### Work item:
Search the entries below for the string "Task" and copy the lines that hold it.

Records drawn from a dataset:
──────────

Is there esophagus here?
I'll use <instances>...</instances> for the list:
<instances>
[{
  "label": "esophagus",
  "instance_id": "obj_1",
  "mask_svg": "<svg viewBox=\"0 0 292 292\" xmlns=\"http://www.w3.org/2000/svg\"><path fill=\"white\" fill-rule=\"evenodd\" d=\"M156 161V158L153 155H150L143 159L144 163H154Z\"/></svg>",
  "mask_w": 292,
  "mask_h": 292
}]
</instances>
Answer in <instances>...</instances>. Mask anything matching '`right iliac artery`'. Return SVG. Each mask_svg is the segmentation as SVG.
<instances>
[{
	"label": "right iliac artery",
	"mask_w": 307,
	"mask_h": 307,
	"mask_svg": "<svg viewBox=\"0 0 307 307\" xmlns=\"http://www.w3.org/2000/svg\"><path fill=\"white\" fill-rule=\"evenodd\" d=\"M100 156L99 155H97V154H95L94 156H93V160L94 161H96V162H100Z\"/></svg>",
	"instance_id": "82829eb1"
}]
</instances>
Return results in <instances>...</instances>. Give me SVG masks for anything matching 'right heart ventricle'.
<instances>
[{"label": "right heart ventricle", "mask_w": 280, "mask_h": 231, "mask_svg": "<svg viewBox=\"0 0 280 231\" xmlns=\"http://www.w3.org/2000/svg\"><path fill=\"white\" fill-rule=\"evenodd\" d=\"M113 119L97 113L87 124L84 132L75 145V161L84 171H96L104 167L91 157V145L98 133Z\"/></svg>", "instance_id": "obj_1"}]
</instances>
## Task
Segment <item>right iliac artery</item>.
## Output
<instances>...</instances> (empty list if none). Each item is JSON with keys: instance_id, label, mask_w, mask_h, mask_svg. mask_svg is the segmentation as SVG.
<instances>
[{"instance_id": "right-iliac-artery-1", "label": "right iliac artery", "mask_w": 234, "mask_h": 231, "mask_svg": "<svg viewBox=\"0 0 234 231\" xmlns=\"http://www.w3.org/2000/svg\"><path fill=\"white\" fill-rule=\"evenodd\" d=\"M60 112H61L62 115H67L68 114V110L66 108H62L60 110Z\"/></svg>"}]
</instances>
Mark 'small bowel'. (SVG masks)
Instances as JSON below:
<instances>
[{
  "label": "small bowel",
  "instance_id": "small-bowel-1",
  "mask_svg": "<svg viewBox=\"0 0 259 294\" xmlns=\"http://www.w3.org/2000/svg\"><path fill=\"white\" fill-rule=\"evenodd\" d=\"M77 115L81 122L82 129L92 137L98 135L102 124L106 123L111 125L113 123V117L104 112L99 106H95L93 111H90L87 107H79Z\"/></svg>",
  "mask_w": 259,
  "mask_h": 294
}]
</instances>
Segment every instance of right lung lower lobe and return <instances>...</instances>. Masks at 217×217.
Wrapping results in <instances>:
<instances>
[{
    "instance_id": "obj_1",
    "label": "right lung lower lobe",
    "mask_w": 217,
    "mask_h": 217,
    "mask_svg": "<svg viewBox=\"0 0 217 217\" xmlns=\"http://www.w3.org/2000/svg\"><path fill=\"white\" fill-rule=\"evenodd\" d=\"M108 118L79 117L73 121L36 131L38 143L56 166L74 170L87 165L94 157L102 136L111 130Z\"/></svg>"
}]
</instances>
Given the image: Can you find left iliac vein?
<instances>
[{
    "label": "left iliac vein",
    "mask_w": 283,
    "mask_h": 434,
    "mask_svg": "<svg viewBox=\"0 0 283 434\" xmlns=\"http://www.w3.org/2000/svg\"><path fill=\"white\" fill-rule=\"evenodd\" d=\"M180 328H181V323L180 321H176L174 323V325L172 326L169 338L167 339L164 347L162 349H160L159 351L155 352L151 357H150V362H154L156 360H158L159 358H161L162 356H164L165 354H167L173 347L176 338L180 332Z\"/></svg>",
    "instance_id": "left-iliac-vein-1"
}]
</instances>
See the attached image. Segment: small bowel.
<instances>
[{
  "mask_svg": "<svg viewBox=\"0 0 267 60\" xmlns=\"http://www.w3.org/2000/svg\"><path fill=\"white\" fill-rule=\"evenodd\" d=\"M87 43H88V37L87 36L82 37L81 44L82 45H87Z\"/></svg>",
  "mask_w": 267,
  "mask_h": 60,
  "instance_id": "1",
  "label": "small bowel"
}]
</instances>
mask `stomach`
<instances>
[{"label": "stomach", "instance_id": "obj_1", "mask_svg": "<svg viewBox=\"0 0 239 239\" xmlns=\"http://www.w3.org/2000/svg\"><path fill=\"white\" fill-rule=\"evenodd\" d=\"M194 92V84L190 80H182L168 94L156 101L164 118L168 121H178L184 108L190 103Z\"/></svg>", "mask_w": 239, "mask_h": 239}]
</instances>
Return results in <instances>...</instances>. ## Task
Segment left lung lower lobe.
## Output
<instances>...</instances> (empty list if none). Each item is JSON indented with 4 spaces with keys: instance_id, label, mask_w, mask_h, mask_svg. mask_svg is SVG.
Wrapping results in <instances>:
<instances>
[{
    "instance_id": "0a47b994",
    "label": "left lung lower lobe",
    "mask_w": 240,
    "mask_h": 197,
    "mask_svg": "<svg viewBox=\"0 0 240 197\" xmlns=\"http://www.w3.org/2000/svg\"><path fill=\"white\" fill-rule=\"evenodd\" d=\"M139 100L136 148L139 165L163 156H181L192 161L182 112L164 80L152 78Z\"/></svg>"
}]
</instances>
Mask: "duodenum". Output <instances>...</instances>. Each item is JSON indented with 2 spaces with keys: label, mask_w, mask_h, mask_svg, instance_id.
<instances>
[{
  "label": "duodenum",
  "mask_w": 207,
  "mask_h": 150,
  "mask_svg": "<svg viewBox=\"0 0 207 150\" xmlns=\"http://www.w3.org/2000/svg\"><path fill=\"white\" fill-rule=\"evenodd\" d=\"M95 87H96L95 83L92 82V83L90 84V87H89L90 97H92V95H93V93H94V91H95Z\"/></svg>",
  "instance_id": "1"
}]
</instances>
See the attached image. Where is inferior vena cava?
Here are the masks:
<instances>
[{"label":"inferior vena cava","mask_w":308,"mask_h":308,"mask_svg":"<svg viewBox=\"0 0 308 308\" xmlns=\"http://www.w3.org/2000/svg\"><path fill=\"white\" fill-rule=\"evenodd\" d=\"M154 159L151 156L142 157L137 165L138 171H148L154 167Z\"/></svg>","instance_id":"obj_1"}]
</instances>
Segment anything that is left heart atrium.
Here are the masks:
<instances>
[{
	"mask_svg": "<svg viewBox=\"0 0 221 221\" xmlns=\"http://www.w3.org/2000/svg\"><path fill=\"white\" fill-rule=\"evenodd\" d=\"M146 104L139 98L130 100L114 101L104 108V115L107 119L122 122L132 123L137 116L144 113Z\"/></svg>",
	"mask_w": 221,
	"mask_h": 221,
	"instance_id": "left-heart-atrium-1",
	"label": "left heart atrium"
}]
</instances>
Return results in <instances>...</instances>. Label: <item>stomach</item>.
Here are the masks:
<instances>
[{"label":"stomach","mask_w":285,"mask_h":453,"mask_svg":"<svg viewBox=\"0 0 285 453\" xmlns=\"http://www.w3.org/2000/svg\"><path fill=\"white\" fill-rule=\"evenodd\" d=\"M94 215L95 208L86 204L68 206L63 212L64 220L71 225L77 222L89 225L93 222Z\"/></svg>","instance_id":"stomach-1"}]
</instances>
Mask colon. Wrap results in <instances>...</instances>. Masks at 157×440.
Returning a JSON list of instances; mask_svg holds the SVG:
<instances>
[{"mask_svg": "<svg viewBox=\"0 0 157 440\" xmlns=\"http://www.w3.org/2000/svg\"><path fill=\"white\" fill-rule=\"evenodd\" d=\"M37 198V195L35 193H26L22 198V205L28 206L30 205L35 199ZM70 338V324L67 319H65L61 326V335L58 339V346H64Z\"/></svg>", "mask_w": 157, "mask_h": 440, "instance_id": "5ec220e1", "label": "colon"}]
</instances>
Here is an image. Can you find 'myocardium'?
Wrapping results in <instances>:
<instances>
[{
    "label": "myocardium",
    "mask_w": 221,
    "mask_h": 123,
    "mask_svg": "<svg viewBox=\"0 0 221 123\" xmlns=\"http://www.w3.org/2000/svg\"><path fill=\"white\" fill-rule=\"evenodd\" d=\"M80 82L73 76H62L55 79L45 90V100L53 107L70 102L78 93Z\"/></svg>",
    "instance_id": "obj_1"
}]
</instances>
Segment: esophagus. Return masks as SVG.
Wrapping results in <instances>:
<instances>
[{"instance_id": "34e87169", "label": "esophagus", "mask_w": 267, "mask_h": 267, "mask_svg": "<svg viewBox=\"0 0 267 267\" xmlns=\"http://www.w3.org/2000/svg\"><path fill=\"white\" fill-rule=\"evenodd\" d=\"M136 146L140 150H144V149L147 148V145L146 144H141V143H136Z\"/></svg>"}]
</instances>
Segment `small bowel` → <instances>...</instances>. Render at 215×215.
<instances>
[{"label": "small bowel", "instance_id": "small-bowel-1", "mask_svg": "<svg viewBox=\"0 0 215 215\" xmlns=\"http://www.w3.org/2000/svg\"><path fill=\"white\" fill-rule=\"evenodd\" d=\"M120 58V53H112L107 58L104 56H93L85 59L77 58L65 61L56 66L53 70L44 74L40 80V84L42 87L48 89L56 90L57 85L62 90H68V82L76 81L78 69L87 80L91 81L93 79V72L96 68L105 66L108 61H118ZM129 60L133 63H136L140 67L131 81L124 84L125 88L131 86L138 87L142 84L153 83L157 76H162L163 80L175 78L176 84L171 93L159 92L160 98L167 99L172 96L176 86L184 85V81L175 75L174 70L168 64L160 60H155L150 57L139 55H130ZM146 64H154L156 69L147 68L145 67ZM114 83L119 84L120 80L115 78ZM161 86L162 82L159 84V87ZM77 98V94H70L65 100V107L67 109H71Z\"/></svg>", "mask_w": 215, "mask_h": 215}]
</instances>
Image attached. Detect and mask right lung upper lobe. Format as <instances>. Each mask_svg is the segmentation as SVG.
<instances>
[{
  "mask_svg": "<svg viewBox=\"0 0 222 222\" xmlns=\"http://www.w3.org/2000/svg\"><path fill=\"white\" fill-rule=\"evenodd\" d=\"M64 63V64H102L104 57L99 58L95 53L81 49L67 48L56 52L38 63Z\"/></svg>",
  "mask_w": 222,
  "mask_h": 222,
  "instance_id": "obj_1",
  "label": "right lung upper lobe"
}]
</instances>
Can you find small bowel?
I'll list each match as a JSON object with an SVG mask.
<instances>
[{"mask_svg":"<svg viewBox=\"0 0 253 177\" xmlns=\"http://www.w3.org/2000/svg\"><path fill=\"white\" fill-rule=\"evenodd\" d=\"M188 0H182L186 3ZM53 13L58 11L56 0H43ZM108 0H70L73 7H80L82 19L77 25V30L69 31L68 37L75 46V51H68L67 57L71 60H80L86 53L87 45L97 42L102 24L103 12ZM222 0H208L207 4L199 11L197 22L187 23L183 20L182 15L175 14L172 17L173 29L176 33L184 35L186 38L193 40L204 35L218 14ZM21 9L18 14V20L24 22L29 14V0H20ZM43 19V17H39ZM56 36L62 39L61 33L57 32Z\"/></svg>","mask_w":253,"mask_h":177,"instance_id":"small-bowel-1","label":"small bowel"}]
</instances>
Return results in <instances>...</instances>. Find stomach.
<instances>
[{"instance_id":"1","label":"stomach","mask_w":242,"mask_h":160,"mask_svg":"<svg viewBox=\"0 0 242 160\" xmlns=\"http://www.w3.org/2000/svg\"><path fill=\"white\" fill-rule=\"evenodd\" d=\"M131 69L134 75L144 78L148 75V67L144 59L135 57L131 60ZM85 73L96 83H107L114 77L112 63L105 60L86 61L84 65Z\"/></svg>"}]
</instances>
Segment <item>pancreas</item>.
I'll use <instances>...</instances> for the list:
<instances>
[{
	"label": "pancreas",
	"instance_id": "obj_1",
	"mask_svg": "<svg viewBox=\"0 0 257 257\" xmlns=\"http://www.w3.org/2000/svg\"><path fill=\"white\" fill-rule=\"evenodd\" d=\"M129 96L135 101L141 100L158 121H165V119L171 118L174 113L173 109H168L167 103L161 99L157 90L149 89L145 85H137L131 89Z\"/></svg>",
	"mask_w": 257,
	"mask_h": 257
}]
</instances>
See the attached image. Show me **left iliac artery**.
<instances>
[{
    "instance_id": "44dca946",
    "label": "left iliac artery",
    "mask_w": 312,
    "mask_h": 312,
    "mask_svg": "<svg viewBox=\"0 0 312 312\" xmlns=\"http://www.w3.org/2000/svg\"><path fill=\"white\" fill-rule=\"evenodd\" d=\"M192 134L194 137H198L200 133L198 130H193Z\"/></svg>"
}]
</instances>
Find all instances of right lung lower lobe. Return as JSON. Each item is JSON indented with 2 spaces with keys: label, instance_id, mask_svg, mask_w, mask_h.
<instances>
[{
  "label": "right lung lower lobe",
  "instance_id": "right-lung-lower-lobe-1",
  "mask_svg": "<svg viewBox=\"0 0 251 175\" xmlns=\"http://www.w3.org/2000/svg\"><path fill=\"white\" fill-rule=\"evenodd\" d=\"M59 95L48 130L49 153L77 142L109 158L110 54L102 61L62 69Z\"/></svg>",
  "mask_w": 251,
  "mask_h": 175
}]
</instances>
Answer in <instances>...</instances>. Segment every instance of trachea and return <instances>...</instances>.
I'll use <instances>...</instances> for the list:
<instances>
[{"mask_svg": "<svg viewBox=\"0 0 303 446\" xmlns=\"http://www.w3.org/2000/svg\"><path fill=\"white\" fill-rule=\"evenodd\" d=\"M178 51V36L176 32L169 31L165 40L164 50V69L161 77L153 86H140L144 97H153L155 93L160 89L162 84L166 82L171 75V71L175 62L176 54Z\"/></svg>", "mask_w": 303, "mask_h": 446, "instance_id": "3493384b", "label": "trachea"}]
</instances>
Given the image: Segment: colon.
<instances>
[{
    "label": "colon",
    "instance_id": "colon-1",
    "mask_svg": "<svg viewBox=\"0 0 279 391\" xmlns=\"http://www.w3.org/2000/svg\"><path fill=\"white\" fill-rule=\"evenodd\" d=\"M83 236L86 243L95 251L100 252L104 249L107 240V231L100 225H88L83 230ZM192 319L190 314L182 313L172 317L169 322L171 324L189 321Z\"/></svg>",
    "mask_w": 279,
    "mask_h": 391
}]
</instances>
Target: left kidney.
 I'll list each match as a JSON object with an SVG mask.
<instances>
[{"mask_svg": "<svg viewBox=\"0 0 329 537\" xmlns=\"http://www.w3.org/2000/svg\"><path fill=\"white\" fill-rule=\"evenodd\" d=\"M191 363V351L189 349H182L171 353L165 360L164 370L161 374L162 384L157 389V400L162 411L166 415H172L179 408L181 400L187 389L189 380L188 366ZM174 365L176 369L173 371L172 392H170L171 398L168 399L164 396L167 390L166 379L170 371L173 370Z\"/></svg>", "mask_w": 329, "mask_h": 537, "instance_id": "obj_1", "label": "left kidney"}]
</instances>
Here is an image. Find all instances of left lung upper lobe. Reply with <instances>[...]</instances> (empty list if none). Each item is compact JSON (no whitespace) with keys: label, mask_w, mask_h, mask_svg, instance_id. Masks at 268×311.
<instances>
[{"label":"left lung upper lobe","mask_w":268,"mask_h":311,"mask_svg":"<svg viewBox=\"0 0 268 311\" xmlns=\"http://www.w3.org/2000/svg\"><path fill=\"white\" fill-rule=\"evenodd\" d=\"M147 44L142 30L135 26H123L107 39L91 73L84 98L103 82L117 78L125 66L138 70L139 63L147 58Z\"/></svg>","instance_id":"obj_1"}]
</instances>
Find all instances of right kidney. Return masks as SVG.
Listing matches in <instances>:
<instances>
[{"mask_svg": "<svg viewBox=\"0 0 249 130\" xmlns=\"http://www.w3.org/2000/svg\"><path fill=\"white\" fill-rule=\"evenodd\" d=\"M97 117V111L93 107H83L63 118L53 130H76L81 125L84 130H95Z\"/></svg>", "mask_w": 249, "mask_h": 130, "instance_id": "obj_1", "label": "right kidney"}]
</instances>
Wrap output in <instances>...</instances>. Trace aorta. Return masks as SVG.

──────────

### Solution to the problem:
## Task
Return results in <instances>...</instances>. ## Task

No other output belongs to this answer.